The Republican Standard

House Tax Reform Should Put SALT Back On The Table

The latest Republican efforts to reform the cumbersome and overly complicated federal tax code — which has been untouched since President Ronald Reagan’s successful 1986 tax overhaul — are welcome but must be fully evaluated to make sure all hardworking Americans benefit from the fruits of a fairer and simpler tax system.

Tax reform is a critical step in strengthening the U.S. economy and promoting a more robust free market. As the new tax reform bill has dominated headlines all week, the true impacts of the bill are still being debated.

One thing, however, is certain: the current bill as proposed today will impose a double tax on over 44 million Americans across the country — and particularly on Virginians.  It is the state and local tax deduction (SALT) and should it remain in the U.S. Senate version of the tax reform bill and make its way out of conference, the impact would be devastating on local real estate property taxes across Virginia as localities inevitably make up the federal revenue shortfall on the backs of working families.

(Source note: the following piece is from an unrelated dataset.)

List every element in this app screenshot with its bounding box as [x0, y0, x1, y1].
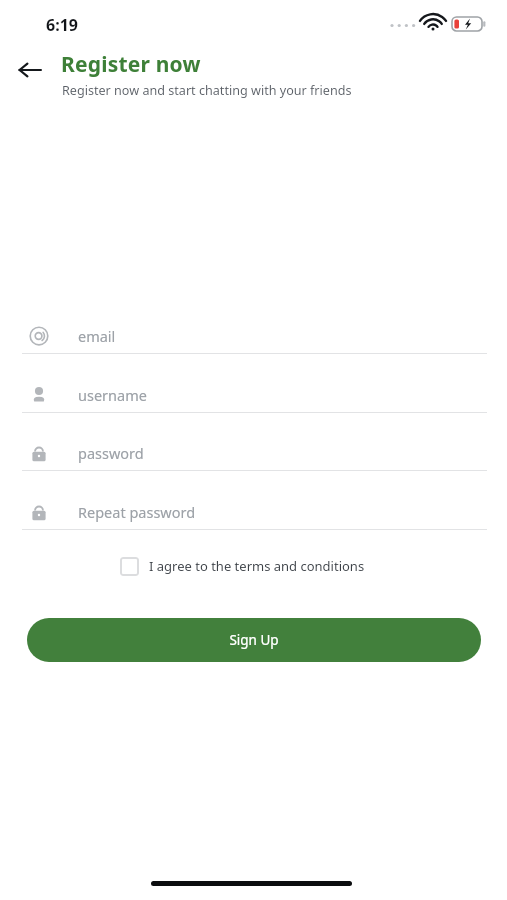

Even with other tax changes that the bill proposes, such as raising the standard deduction, middle-class suburban homeowners will see their taxes go up – in some cases by thousands of dollars. Making matters worse, large entities like multi-national corporations still get to keep the SALT deduction, while millions of other Americans — and Virginians — will be forced to pay more.

In Northern Virginia, many suburban homeowners benefit from the SALT deduction. For example, in Northern Virginia, 49 percent of taxpayers filed for the SALT deduction, on average saving $13,000 a year. If the Brady tax bill is passed in its current form, these homeowners could see increases of more than $2,300 a year.

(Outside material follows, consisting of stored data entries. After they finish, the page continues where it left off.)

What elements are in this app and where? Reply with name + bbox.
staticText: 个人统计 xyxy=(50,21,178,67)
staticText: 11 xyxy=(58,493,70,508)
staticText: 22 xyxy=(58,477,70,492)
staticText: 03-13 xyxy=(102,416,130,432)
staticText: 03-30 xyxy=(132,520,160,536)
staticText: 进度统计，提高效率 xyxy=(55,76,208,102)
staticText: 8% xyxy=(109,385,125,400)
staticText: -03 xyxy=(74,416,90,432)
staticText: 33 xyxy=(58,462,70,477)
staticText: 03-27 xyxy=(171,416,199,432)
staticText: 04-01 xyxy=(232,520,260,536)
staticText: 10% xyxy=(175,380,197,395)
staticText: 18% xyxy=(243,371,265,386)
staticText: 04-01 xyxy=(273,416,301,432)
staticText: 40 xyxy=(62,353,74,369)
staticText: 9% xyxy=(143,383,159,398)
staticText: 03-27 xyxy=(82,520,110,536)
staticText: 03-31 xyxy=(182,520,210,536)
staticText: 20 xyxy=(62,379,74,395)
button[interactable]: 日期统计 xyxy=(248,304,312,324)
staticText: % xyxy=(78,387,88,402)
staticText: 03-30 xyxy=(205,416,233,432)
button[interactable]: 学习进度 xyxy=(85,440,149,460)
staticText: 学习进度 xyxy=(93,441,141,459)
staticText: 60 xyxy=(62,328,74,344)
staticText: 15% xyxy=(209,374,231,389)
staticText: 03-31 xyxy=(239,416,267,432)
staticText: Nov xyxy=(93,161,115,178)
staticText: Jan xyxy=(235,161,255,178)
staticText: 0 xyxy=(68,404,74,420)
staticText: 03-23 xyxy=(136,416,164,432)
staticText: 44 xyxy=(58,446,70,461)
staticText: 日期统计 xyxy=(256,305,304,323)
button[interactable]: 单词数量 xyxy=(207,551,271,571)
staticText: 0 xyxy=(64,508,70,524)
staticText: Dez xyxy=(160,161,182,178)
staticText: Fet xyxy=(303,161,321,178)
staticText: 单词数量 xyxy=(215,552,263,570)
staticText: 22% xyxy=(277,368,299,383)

This is not just an imposition on homeowners and the middle-class, but also on local governments across the country. The revenue generated from the SALT deduction is key to local municipalities’ and states’ budgets. When this local money no longer available, it presents a clear threat to public services, such as funding for police, firefighters, infrastructure, and education.

According to one study, cutting SALT could result in the loss of more than 9,000 educator jobs in the Commonwealth of Virginia and threaten roughly $8 billion in funding for public education over ten years. If Washington takes away this important state and local revenue stream, which has been part of the country’s fiscal federalism for over a century, states and localities will surrender the ability to make those financial decisions to the federal government.

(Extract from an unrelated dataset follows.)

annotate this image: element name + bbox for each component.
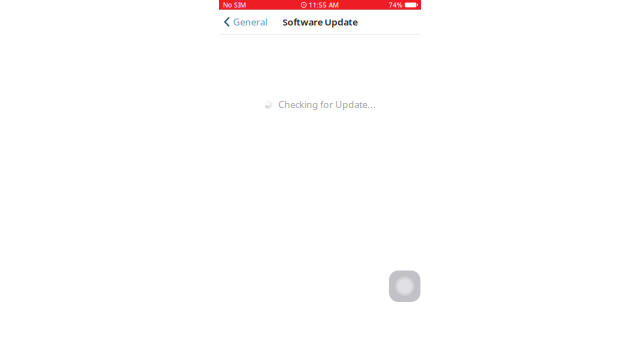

SALT was one of the original six deductions in the 1913 income tax amendment, and has always been a key principle of the U.S. tax code to prevent double taxation on American citizens. For over 100 years, millions of taxpayers have benefited from this provision, and eliminating it would only take money out of Americans’ pockets for Washington’s wasteful, big government spending.

Under this tax proposal, there will simply be no way to reduce the country’s ballooning debt and deficits, nor is it clear how Congress plans to prevent the huge tax increases –- and double taxation –- on tens of millions of Americans that would inevitably occur under the current proposal.  Simply put, this provision unnecessarily shifts the tax burden away from the federal government and onto local governments ill-equipped to distribute the load.

There is much to praise in this first round of federal tax reform, and Republicans have a moral duty to paint in broad strokes while we have majorities in Congress.  Yet SALT should be seriously reconsidered, not as a punitive tax against New England liberals, but as a punishing and unfair tax on large landowners and middle class suburban families throughout Virginia.